4 pensamientos en “El sistema sanitario en Colombia: un buen ejemplo para evitar

  1. Respetado profesor, a pesar de algunas pequeñas inconsistencias en el funcionamiento de nuestro sistema de salud, hace usted una clara radiografía de las claras falencias de este modelo y que cobran vidas día a día. Hoy somos el segundo país del mundo con mayor número de casos de Zika, Chicunguña encontró el sustrato perfecto para generar epidemia y así toda suerte de problemas de salud pública, que hoy no tienen barreras, por ausencia de política pública en operación y la segmentación de un modelo que apostó a la rentabilidad y no al impacto, solo se piensa en recoger las ganancias a corto plazo, sin entender que trabajando articuladamente en la promoción de la salud, la prevención de la enfermedad, a largo plazo quizás las utilidades podrían ser mayores.

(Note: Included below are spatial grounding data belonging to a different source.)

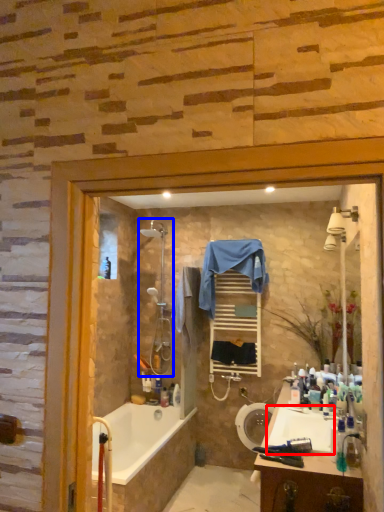 Question: Among these objects, which one is farthest to the camera, sink (highlighted by a red box) or shower (highlighted by a blue box)?

Choices:
 (A) sink
 (B) shower

Answer: (B) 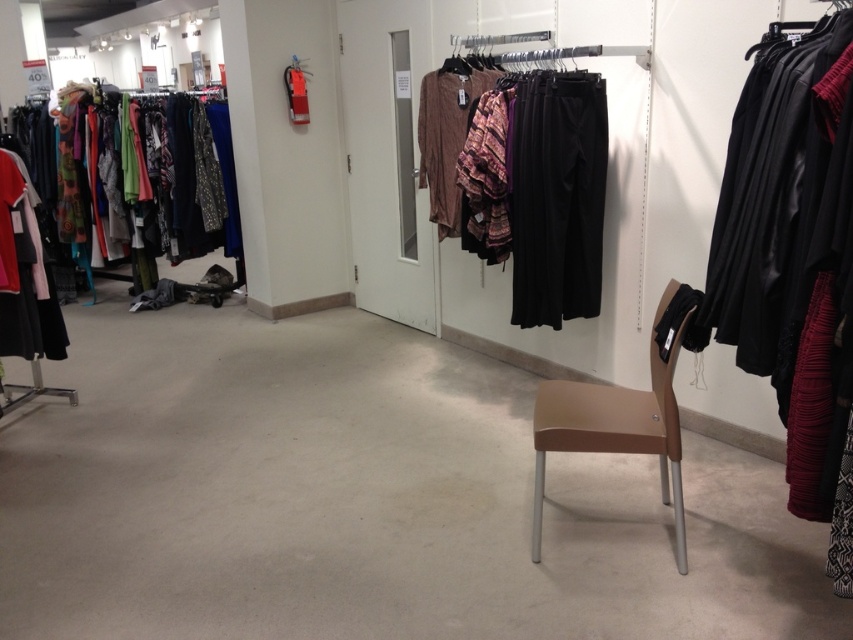 You are a customer holding a shopping bag and want to exit the store through the door in the center. The store has a policy that requires customers to pass through a security gate located between the two objects mentioned. Can you determine if the distance between the black leather jacket at right and the matte black dress at left is sufficient for the security gate to be placed between them?

The black leather jacket at right and the matte black dress at left are 3.12 meters apart from each other. The security gate typically requires a minimum of 2 meters of space to function properly. Since the distance between them is more than enough, the security gate can be placed between the black leather jacket at right and the matte black dress at left.

You are a customer in a clothing store holding a shopping bag. You see the matte black pants at center and the black leather jacket at right. Which item has a wider width?

The matte black pants at center has a larger width than the black leather jacket at right according to the description.

You are a customer in a clothing store and you want to hang a new hanger between the black leather jacket at right and the matte black dress at left. Which object should you place the new hanger closer to if you want it to be higher?

The black leather jacket at right has a greater height compared to the matte black dress at left, so you should place the new hanger closer to the black leather jacket at right to achieve a higher placement. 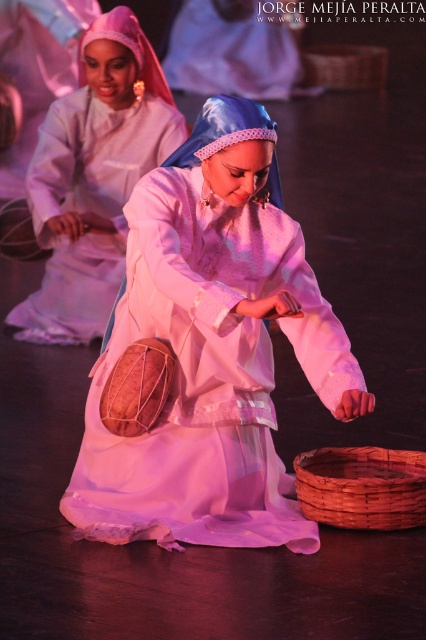 Can you confirm if brown woven basket at lower center is wider than woven brown basket at center?

No.

Locate an element on the screen. The height and width of the screenshot is (640, 426). brown woven basket at lower center is located at coordinates (362, 486).

Measure the distance between point (166, 184) and camera.

A distance of 10.95 feet exists between point (166, 184) and camera.

Is matte white dress at center wider than woven brown basket at center?

Yes, matte white dress at center is wider than woven brown basket at center.

Describe the element at coordinates (212, 349) in the screenshot. I see `matte white dress at center` at that location.

You are a GUI agent. You are given a task and a screenshot of the screen. Output one action in this format:
    pyautogui.click(x=<x>, y=<y>)
    Task: Click on the matte white dress at center
    
    Given the screenshot: What is the action you would take?
    pyautogui.click(x=212, y=349)

Can you confirm if matte white fabric at center is bigger than woven brown basket at center?

Correct, matte white fabric at center is larger in size than woven brown basket at center.

Which is more to the left, matte white fabric at center or woven brown basket at center?

matte white fabric at center is more to the left.

Does point (78, 211) come in front of point (316, 84)?

That is True.

At what (x,y) coordinates should I click in order to perform the action: click on matte white fabric at center. Please return your answer as a coordinate pair (x, y). This screenshot has height=640, width=426. Looking at the image, I should click on (94, 179). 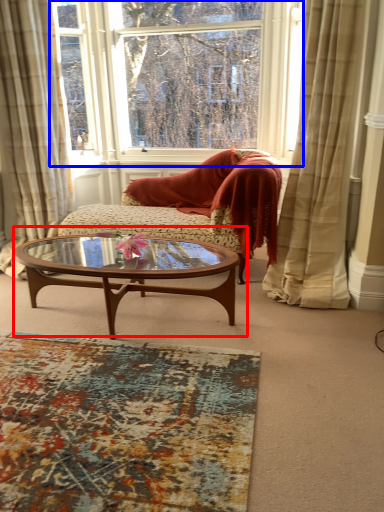 Question: Which object appears closest to the camera in this image, coffee table (highlighted by a red box) or window (highlighted by a blue box)?

Choices:
 (A) coffee table
 (B) window

Answer: (A) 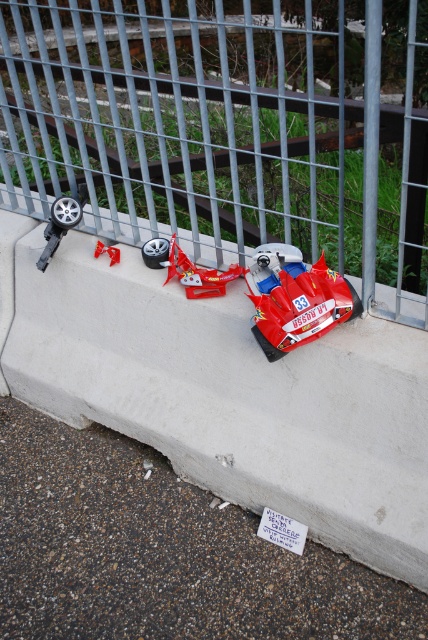 Question: Which point is closer to the camera taking this photo?

Choices:
 (A) (193, 513)
 (B) (101, 369)

Answer: (A)

Question: Is smooth concrete at center smaller than shiny red car at center?

Choices:
 (A) yes
 (B) no

Answer: (B)

Question: Is gray asphalt at lower center below shiny red plastic toy car at lower right?

Choices:
 (A) yes
 (B) no

Answer: (A)

Question: Where is smooth concrete at center located in relation to gray asphalt at lower center in the image?

Choices:
 (A) above
 (B) below

Answer: (A)

Question: Which object appears closest to the camera in this image?

Choices:
 (A) smooth concrete at center
 (B) shiny red plastic toy car at lower right
 (C) gray asphalt at lower center
 (D) shiny red car at center

Answer: (B)

Question: Which is nearer to the shiny red plastic toy car at lower right?

Choices:
 (A) shiny red car at center
 (B) metallic gray fence at upper center
 (C) smooth concrete at center
 (D) gray asphalt at lower center

Answer: (A)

  2. Por lo leido y por comentarios de personas que conozco en la zona de Armenia la asistencia sanitaria ahi funciona muy mal,conozco el caso de una persona de 33 años que sufrio una fractura en la columna vertebral,fue operado le pusieron un implante,lo volvieron a operar para quitarselo,pues esa persona lleva ahora mismo mas de un año con una herida abierta con supuracion,en estos momentos lleva ingresado otra vez en un hospital de armenia 22 dias y sin una solucion,aparte que dicho hospital carece de servicios minimos como son aire acondicionado y calefaccion y ya no digamos si tiene que tener un acompañante tiene que tirarse dia y noche sentado en una silla de madera o echarse en el suelo encima de una manta,soy español y aqui tenemos una de las sanidades publicas mejores del mundo por no decir la mejor,yo les diria a los gobernantes de paises latino americanos que copiasen de España.Aqui todos los españoles tienen acceso a la salud publica,las empresas tienen que tener a todos los trabajadores asegurados en la ss.seguridad social,las empresas pagan la mayor parte de seguros sociales,al trabajador le descuentan de la nomina un 4,7 por ciento,aparte tenemos mutuas de accidentes de trabajo si un trabajador se accidenta las mutuas corren con los gastos tanto de hospitalizacion,medicamentos y transporte,y ya no me estiendo mas seria muy largo de contar todos los beneficios que tenemos los españoles,Diganle a su presidente que vaya copiando del sistema de salud que tiene España,el nombre de la persona hospitalizada, se sus apellidos son Salazar Solorza le acompaña su madre dia y noche Mharta Sofia Solorza Galeano un saludo desde España.